北西の山岳地帯に発し盆地を北から南へ流れる岷江、沱江、涪江、嘉陵江などの河川は、盆地の南を流れる長江に合流し、巫山などの褶曲山脈を貫く巫峡(瞿塘峡、西陵峡とともに三峡を構成する)を抜けて東へ流れる。盆地の水系の出口は、この巫峡しかない。
盆地内は平野と低い丘陵からなり、標高はおよそ400 mから800 m。特に丘陵のうちいくつかは平野の中に細長く連続的に伸びている。盆地東側の重慶北部付近では丘陵の列が何本も東西に伸び、盆地中央西寄りの成都の南には北東から南西に向かって龍泉山脈が走り、四川盆地を東西に区切っている。
四川盆地は西の「盆西平原」(川西平原)、中部の「盆中丘陵」(川中丘陵)、東部の「川東平行嶺谷」の三つに分かれる。
龍門山脈山麓の盆地西縁から盆地中央西寄りの龍泉山脈までは盆西平原であり、中心都市の成都市の名をとり成都平原と呼ばれる。岷江や沱江など北西の山脈群からの河川が扇状地や沖積平野を形成しており、高低差は50 mを超えず平坦で、土壌は肥沃である。
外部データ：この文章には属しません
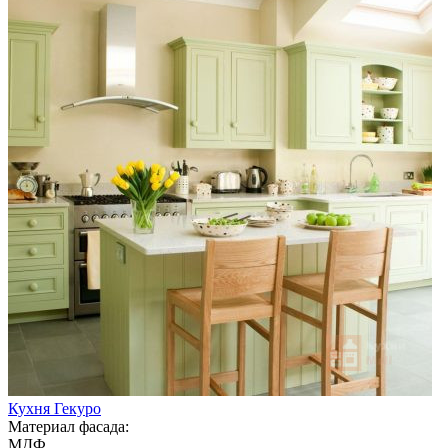
Кухня Гекуро
Материал фасада:
МДФ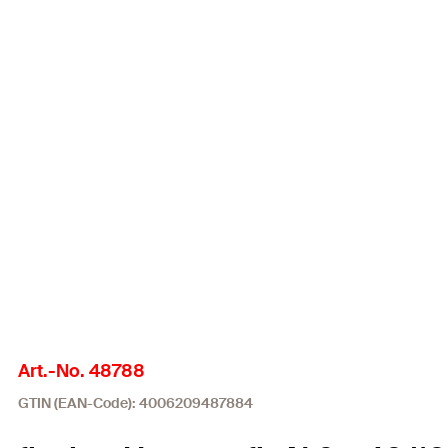
Art.-No. 48788
GTIN (EAN-Code): 4006209487884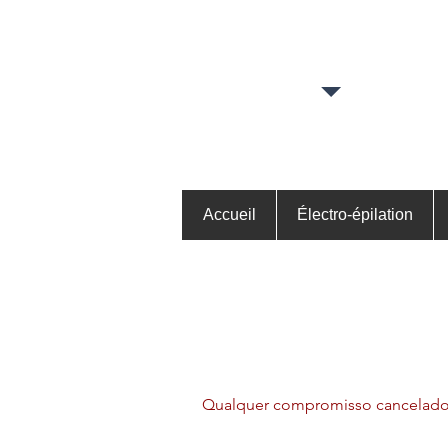
Accueil
Électro-épilation
Qualquer compromisso cancelado 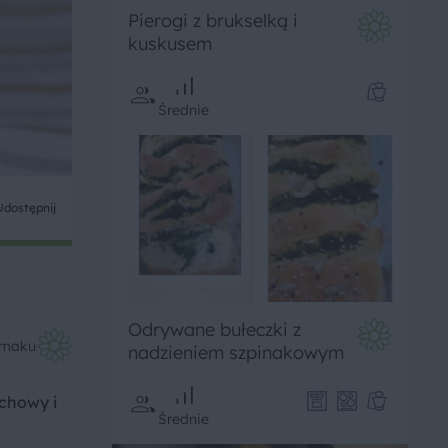
Pierogi z brukselką i
kuskusem
Średnie
Udostępnij
Odrywane bułeczki z
Smaku
nadzieniem szpinakowym
achowy i
Średnie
盆地西部を縦断する龍泉山脈から盆地東部を縦断する華鎣(かえい)山脈までの幅広い範囲は盆中丘陵であり、北から南にかけて低くなる地形の中に50mから150mの高低差の丘陵や台地が広がる。沱江や涪江などはこの丘陵地帯を貫いて流れ、長年の水による浸食で細かい谷が無数にできている。この周辺も土壌は豊かで丘の斜面にまで農地が広がる。
華鎣山脈より盆地の東南端までは川東平行嶺谷であり、重慶市の北に、北東方向から南西方向へ数十本の褶曲山脈が並行して走り、その谷間には平地が並行して走るためこう呼ばれる。山脈はそれぞれ幅が狭く石灰岩の山頂が削られ大きな窪地を形成しており、標高は700 mから1,000 mの間で、盆地内で最も高い華鎣山で1,704 mに達する。それぞれの山脈の間の谷は標高300 mから500 mで渠江など嘉陵江水系の川が南西に走り、農地が広がるほか水力発電や付近に埋蔵される天然ガスや鉱物などの資源をもとにした鉱工業が盛んである。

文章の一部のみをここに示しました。